_WHAT THE TASK ASKS_
Please filter the data down to the lines that include the word "September" and copy them.
BEGIN
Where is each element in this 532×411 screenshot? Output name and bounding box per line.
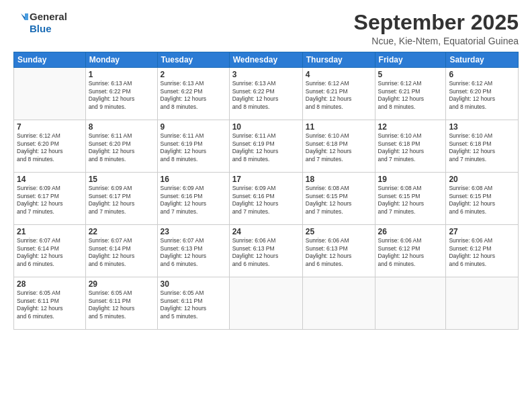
week-row-4: 21Sunrise: 6:07 AMSunset: 6:14 PMDayligh…: [14, 225, 519, 277]
col-tuesday: Tuesday: [157, 52, 229, 68]
day-number: 19: [378, 175, 443, 184]
cell-w1-d4: 3Sunrise: 6:13 AMSunset: 6:22 PMDaylight…: [229, 68, 302, 120]
day-info: Sunrise: 6:05 AMSunset: 6:11 PMDaylight:…: [89, 289, 154, 320]
page: General Blue September 2025 Ncue, Kie-Nt…: [0, 0, 532, 411]
day-number: 28: [17, 279, 83, 289]
day-number: 14: [17, 175, 83, 184]
day-info: Sunrise: 6:12 AMSunset: 6:21 PMDaylight:…: [378, 80, 443, 111]
day-number: 7: [17, 122, 83, 132]
col-monday: Monday: [85, 52, 157, 68]
day-number: 13: [449, 122, 515, 132]
cell-w2-d1: 7Sunrise: 6:12 AMSunset: 6:20 PMDaylight…: [14, 120, 86, 173]
day-number: 6: [449, 70, 515, 79]
cell-w2-d7: 13Sunrise: 6:10 AMSunset: 6:18 PMDayligh…: [446, 120, 519, 173]
logo: General Blue: [13, 11, 67, 35]
cell-w2-d6: 12Sunrise: 6:10 AMSunset: 6:18 PMDayligh…: [375, 120, 446, 173]
day-number: 11: [306, 122, 372, 132]
day-info: Sunrise: 6:10 AMSunset: 6:18 PMDaylight:…: [449, 132, 515, 163]
calendar-table: Sunday Monday Tuesday Wednesday Thursday…: [13, 52, 519, 330]
cell-w4-d5: 25Sunrise: 6:06 AMSunset: 6:13 PMDayligh…: [302, 225, 375, 277]
cell-w3-d3: 16Sunrise: 6:09 AMSunset: 6:16 PMDayligh…: [157, 173, 229, 225]
week-row-2: 7Sunrise: 6:12 AMSunset: 6:20 PMDaylight…: [14, 120, 519, 173]
day-number: 21: [17, 227, 83, 236]
month-title: September 2025: [354, 11, 519, 34]
cell-w2-d3: 9Sunrise: 6:11 AMSunset: 6:19 PMDaylight…: [157, 120, 229, 173]
day-info: Sunrise: 6:07 AMSunset: 6:14 PMDaylight:…: [17, 237, 83, 268]
logo-graphic: General Blue: [13, 11, 67, 35]
day-info: Sunrise: 6:06 AMSunset: 6:13 PMDaylight:…: [306, 237, 372, 268]
day-number: 26: [378, 227, 443, 236]
cell-w5-d2: 29Sunrise: 6:05 AMSunset: 6:11 PMDayligh…: [85, 277, 157, 330]
day-number: 16: [161, 175, 226, 184]
cell-w2-d4: 10Sunrise: 6:11 AMSunset: 6:19 PMDayligh…: [229, 120, 302, 173]
cell-w1-d2: 1Sunrise: 6:13 AMSunset: 6:22 PMDaylight…: [85, 68, 157, 120]
cell-w3-d2: 15Sunrise: 6:09 AMSunset: 6:17 PMDayligh…: [85, 173, 157, 225]
day-info: Sunrise: 6:07 AMSunset: 6:14 PMDaylight:…: [89, 237, 154, 268]
cell-w3-d7: 20Sunrise: 6:08 AMSunset: 6:15 PMDayligh…: [446, 173, 519, 225]
week-row-1: 1Sunrise: 6:13 AMSunset: 6:22 PMDaylight…: [14, 68, 519, 120]
day-info: Sunrise: 6:08 AMSunset: 6:15 PMDaylight:…: [378, 185, 443, 216]
cell-w2-d5: 11Sunrise: 6:10 AMSunset: 6:18 PMDayligh…: [302, 120, 375, 173]
day-info: Sunrise: 6:08 AMSunset: 6:15 PMDaylight:…: [449, 185, 515, 216]
day-info: Sunrise: 6:09 AMSunset: 6:16 PMDaylight:…: [232, 185, 300, 216]
day-number: 22: [89, 227, 154, 236]
day-number: 18: [306, 175, 372, 184]
day-info: Sunrise: 6:13 AMSunset: 6:22 PMDaylight:…: [89, 80, 154, 111]
day-info: Sunrise: 6:07 AMSunset: 6:13 PMDaylight:…: [161, 237, 226, 268]
cell-w4-d6: 26Sunrise: 6:06 AMSunset: 6:12 PMDayligh…: [375, 225, 446, 277]
day-number: 3: [232, 70, 300, 79]
cell-w1-d5: 4Sunrise: 6:12 AMSunset: 6:21 PMDaylight…: [302, 68, 375, 120]
day-info: Sunrise: 6:06 AMSunset: 6:12 PMDaylight:…: [378, 237, 443, 268]
day-number: 23: [161, 227, 226, 236]
day-info: Sunrise: 6:05 AMSunset: 6:11 PMDaylight:…: [17, 289, 83, 320]
location-subtitle: Ncue, Kie-Ntem, Equatorial Guinea: [354, 36, 519, 46]
col-thursday: Thursday: [302, 52, 375, 68]
day-number: 24: [232, 227, 300, 236]
cell-w4-d1: 21Sunrise: 6:07 AMSunset: 6:14 PMDayligh…: [14, 225, 86, 277]
day-number: 30: [161, 279, 226, 289]
col-saturday: Saturday: [446, 52, 519, 68]
day-info: Sunrise: 6:11 AMSunset: 6:19 PMDaylight:…: [161, 132, 226, 163]
day-info: Sunrise: 6:09 AMSunset: 6:16 PMDaylight:…: [161, 185, 226, 216]
cell-w5-d5: [302, 277, 375, 330]
day-number: 1: [89, 70, 154, 79]
col-sunday: Sunday: [14, 52, 86, 68]
day-number: 12: [378, 122, 443, 132]
cell-w4-d7: 27Sunrise: 6:06 AMSunset: 6:12 PMDayligh…: [446, 225, 519, 277]
day-number: 8: [89, 122, 154, 132]
day-info: Sunrise: 6:13 AMSunset: 6:22 PMDaylight:…: [232, 80, 300, 111]
header: General Blue September 2025 Ncue, Kie-Nt…: [13, 11, 519, 46]
cell-w3-d6: 19Sunrise: 6:08 AMSunset: 6:15 PMDayligh…: [375, 173, 446, 225]
week-row-5: 28Sunrise: 6:05 AMSunset: 6:11 PMDayligh…: [14, 277, 519, 330]
day-info: Sunrise: 6:11 AMSunset: 6:20 PMDaylight:…: [89, 132, 154, 163]
col-wednesday: Wednesday: [229, 52, 302, 68]
day-number: 25: [306, 227, 372, 236]
day-info: Sunrise: 6:09 AMSunset: 6:17 PMDaylight:…: [89, 185, 154, 216]
cell-w5-d3: 30Sunrise: 6:05 AMSunset: 6:11 PMDayligh…: [157, 277, 229, 330]
cell-w4-d2: 22Sunrise: 6:07 AMSunset: 6:14 PMDayligh…: [85, 225, 157, 277]
cell-w4-d3: 23Sunrise: 6:07 AMSunset: 6:13 PMDayligh…: [157, 225, 229, 277]
day-number: 4: [306, 70, 372, 79]
day-info: Sunrise: 6:13 AMSunset: 6:22 PMDaylight:…: [161, 80, 226, 111]
cell-w5-d7: [446, 277, 519, 330]
week-row-3: 14Sunrise: 6:09 AMSunset: 6:17 PMDayligh…: [14, 173, 519, 225]
day-info: Sunrise: 6:10 AMSunset: 6:18 PMDaylight:…: [306, 132, 372, 163]
day-info: Sunrise: 6:12 AMSunset: 6:20 PMDaylight:…: [449, 80, 515, 111]
day-info: Sunrise: 6:09 AMSunset: 6:17 PMDaylight:…: [17, 185, 83, 216]
cell-w5-d6: [375, 277, 446, 330]
day-number: 10: [232, 122, 300, 132]
cell-w5-d1: 28Sunrise: 6:05 AMSunset: 6:11 PMDayligh…: [14, 277, 86, 330]
day-info: Sunrise: 6:05 AMSunset: 6:11 PMDaylight:…: [161, 289, 226, 320]
day-info: Sunrise: 6:06 AMSunset: 6:12 PMDaylight:…: [449, 237, 515, 268]
logo-text: General Blue: [30, 11, 67, 35]
cell-w1-d6: 5Sunrise: 6:12 AMSunset: 6:21 PMDaylight…: [375, 68, 446, 120]
day-number: 29: [89, 279, 154, 289]
day-number: 5: [378, 70, 443, 79]
day-number: 15: [89, 175, 154, 184]
logo-bird-icon: [13, 11, 28, 35]
svg-marker-1: [25, 13, 28, 20]
title-block: September 2025 Ncue, Kie-Ntem, Equatoria…: [354, 11, 519, 46]
day-number: 2: [161, 70, 226, 79]
calendar-header-row: Sunday Monday Tuesday Wednesday Thursday…: [14, 52, 519, 68]
day-number: 9: [161, 122, 226, 132]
END
_FINAL ANSWER_
page: General Blue September 2025 Ncue, Kie-Nt…: [0, 0, 532, 411]
month-title: September 2025: [354, 11, 519, 34]
header: General Blue September 2025 Ncue, Kie-Nt…: [13, 11, 519, 46]
title-block: September 2025 Ncue, Kie-Ntem, Equatoria…: [354, 11, 519, 46]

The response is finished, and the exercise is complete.